World23 ショッピングってマジっすか!?
「買い物に行きたい」
ミコが晩ごはんを食べ終わって、突然言い出した。
「行きましょう!」
「そうだね、でも私はロジェだけじゃ心もとないや。今回、買うもの多いんだよね」
錬金術師には素材が必要だ。

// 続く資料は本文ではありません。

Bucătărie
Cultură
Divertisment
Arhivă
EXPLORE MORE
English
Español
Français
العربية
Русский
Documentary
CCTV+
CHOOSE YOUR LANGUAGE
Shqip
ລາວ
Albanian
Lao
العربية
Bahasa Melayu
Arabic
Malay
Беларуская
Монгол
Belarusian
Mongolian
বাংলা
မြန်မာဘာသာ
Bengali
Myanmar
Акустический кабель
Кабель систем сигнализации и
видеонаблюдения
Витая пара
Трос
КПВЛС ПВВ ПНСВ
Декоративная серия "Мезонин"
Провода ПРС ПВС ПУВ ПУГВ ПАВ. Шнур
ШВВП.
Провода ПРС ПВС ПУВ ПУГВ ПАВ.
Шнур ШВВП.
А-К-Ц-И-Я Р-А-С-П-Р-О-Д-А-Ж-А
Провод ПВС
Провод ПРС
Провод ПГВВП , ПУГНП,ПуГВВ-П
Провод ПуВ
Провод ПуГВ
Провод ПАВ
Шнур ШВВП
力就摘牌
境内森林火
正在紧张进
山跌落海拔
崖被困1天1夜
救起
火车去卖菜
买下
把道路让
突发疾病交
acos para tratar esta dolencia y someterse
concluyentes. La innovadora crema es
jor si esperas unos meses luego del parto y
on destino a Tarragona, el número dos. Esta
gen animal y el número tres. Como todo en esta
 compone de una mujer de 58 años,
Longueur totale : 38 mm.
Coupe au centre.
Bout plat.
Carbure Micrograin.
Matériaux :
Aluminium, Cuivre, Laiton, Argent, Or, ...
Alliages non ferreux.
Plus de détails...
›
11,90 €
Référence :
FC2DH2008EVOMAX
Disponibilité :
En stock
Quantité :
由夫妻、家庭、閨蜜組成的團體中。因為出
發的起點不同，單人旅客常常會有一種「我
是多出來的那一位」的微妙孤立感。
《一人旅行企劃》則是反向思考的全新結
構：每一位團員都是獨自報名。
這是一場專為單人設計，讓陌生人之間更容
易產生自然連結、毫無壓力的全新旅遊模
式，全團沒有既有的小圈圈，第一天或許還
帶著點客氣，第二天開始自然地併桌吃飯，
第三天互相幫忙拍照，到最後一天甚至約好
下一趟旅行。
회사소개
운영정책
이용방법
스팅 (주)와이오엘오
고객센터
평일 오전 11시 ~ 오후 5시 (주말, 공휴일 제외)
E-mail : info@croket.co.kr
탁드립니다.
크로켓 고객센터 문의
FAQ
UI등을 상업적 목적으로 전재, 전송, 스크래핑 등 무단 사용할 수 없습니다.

色々買うんだろう。
まあ、ゲームの知識だけど。
「誰か荷物持ちに来てくれないかなぁ?」
こっちをチラチラと見ているが、何が言いたいんだ。
まさか、俺たちについてきてくれって?
「みんなで買い物したほうが楽しいしぃ」
「まさか、このガキたちも一緒に買い物するんですか!?」
「そうだよ。どう?」
「私は行きたい!」
「興味はある」
「おいガキ!師匠がついてきてほしいって言うんだから、来ないわけないよな?」
そりゃ、興味はある。行きたい。でもその圧のかけ方をされるのは嫌だ。
「ロジェ?それが人にものを頼む態度?」
いやミコも大概だけどね?来てほしいならはっきり言ってくれ。
そして俺達は、ルウォーリの街に繰り出した。
「ここが魔鉱石の店だよ」
重そうな扉を開き、ミコは叫んだ。
「オーヴェン、いるかい?」
物々しい雰囲気の店の奥から、初老のメガネの男性がやってきた。
「ミコさんですか。こんにちは」
「いつものちょうだい」
「しっかりご用意してありますよ。少々お待ち下さい」
再び奥に戻ると、ミコが言った。
「オーヴェンは私の面倒を見てくれた人なんだ」
「いい人そうだもんね」
「ああ、いい人だよ」
そう話していると、オーヴェンが奥から戻ってきた。
紫色の鉱石が入った小さな箱だ。
「これですね」
「うん。代金はこの袋に」
ミコは硬貨の入った袋を差し出し、机に置いた。
「次はいつ頃になりそうですか?」
「ひと月はかからないよ。今、結構これ使うから」
「分かりました、御用意します」
オーヴェンが頭を下げた。そして、顔を上げると尋ねた。
「そちらの可愛らしい少年は拾ったんですか?」
「ううん、彼は立派な冒険者だよ。ソウタくんっていうんだ」
「ほう」
「ランクはE。すごいでしょう?」
「なるほど。面白そうな子ですね」
何が面白いのかは分からないが、俺は気に入られたのかもしれない。
店を出て、俺達は買い食いをしながら歩いていた。
「オーヴェンから指名依頼が来るかもね」
「指名依頼?」
「依頼主がギルドに、依頼を受けてほしい冒険者の名前を伝えると成立する。その冒険者がパーティに所属しているとそのパーティが依頼を受けることになるよ」
なるほど。つまり俺に指名が来たらメイナとミラも一緒に依頼をこなすのか。
それなら安心だ。
「そういえばソウタくん、武器は持たないの?」
「ああ……」
でも俺一応魔法使いだしなあ……いる?
「ミラちゃんも短剣の一本くらい持ってるでしょ?」
ミラが頷く。どうやら魔法使いにも武器は必要らしい。